Double-check that calldata is pulled correctly when read using subset feature. Check by reading the full chromosome 1 calldata then subsetting to the rows and columns.
Test grpnet for snp matrices against dense with multiple blocks

TODO 2023-10-06

Parallelism Primer

Add a notebook in documentation User Guide about tips on parallelism:

On local machines like laptop or maybe some desktops, only parallelize if n and/or really large (at least few hundred thousand) (good default is no parallelism).
Cost/benefit analysis is tricky bc it depends on OS + hardware.
Note some differences between M1 laptop and a linux machine on a HPC.
Thread management cost is high in general.
Make n_threads=1 or the same number for every object that can specify this parameter. Like only allowed values are {1, 8} if you'd like to use 8 threads wherever you want to parallelize. OMP doesn't like it when thread pool size non-trivially changes.

Add testing framework for checking of group lasso is good

Check strong_gradient matches with current strong_beta
Check rsq matches formula at current strong beta and gradient
Check active_g1 and active_g2 are correct w.r.t. active_set
Check active_begins
Check active_order
Check is_active
Check rsqs match with lmdas and betas

GLM Extension Primer

Notebook on how to extend GLM classes

VERSION unify

The version number should be stored in one file.

`setup.py` Mac installation generalize path to `libomp`

Add early stopping rule based on number of active values

Matrix Extension Primer

Notebook explaining what a matrix class is and how users can extend it would be useful.

Experiment with convergence criterion

glmnet has 2 metrics on how we define this: https://glmnet.stanford.edu/articles/glmnet.html#appendix-0-convergence-criteria
I have a new idea of checking how much the prediction mu(Xb + b0) changed
- I really like this idea. Firstly, mu has to be tracked because it is needed to compute gradient. So we have mu^k and mu^{k+1} for free. Second, ||mu^{k+1} - mu^k||_{W0}^2 ~ sum_i w0_i v^k_i (eta^{k+1} - eta^k)^2 by doing Taylor expansion of mu. This is like measuring average prediction MSE under the IRLS weights.

Parallel CD?

It should be possible to parallelize coordinate descent here...

How good is SAFE rule?

When alpha != 1, we must fallback to the heuristic for strong rule, which is not safe. A simple alternative approach is to combine SAFE and STRONG rule. Then KKT only needs to be checked on SAFE set.

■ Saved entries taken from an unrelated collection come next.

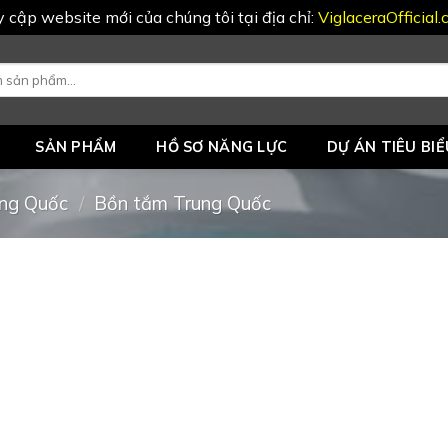
uy cập website mới của chúng tôi tại địa chỉ:
ViglaceraOfficial
SẢN PHẨM
HỒ SƠ NĂNG LỰC
DỰ ÁN TIÊU BIỂ
ng Quốc
/
Bồn tắm Trung Quốc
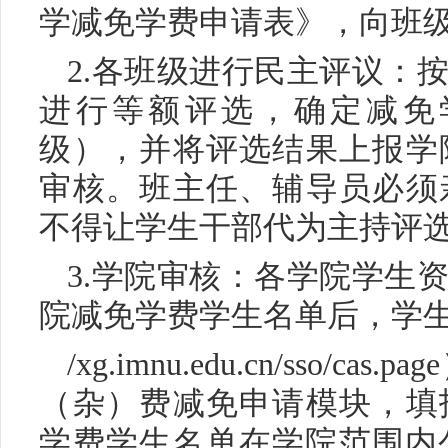
学减免学费申请表》，向班
2.各班级进行民主评议：
进行等额评选，确定减免
级），并将评选结果上报学
审核。班主任、辅导员必须
不得让学生干部代为主持评
3.学院审核：各学院学生
院减免学费学生名单后，学生本
/xg.imnu.edu.cn/sso
（杂）费减免申请模块，填
学费学生名单在学院范围内公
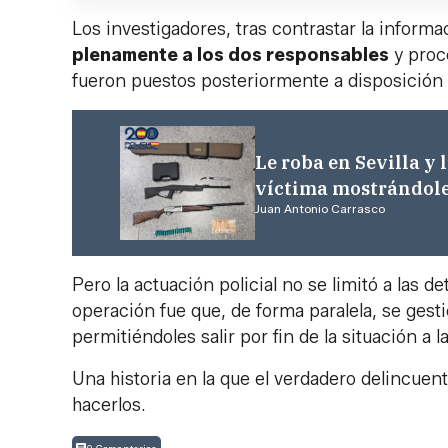
Los investigadores, tras contrastar la informa
plenamente a los dos responsables
y proc
fueron puestos posteriormente a disposición j
Le roba en Sevilla y 
víctima mostrándole
Juan Antonio Carrasco
Pero la actuación policial no se limitó a las 
operación fue que, de forma paralela, se ges
permitiéndoles salir por fin de la situación a
Una historia en la que el verdadero delincuent
hacerlos.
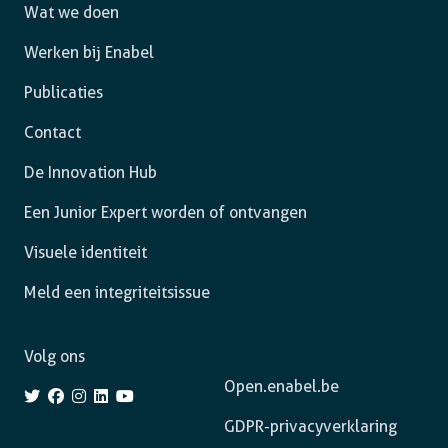
Wat we doen
Werken bij Enabel
Publicaties
Contact
De Innovation Hub
Een Junior Expert worden of ontvangen
Visuele identiteit
Meld een integriteitsissue
Volg ons
Open.enabel.be
GDPR-privacyverklaring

Note that when alpha == 1, the EDPP rule ensures that the strong set is safe already. If SAFE rule is pretty good, we can still get benefits in elastic net case.

return vec_value_t::NullaryExpr(
        grad.size(), [&](auto i) {
            return (penalty[i] <= 0.0) ? 0.0 : std::abs(grad[i]) / penalty[i];
        }
    ).maxCoeff() / std::max(alpha, 1e-3)

Progress bar

It would be nice to show a progress bar like tqdm in the number of lambdas. Consider copying this: https://gitlab.com/miguelraggi/tqdm-cpp

Pivot Rule Plot

strong-LS, strong-S, pivot-LS, pivot-S, active, safe
- Plot for n=100, p=10000, G=1000, rho in {0, 0.5}.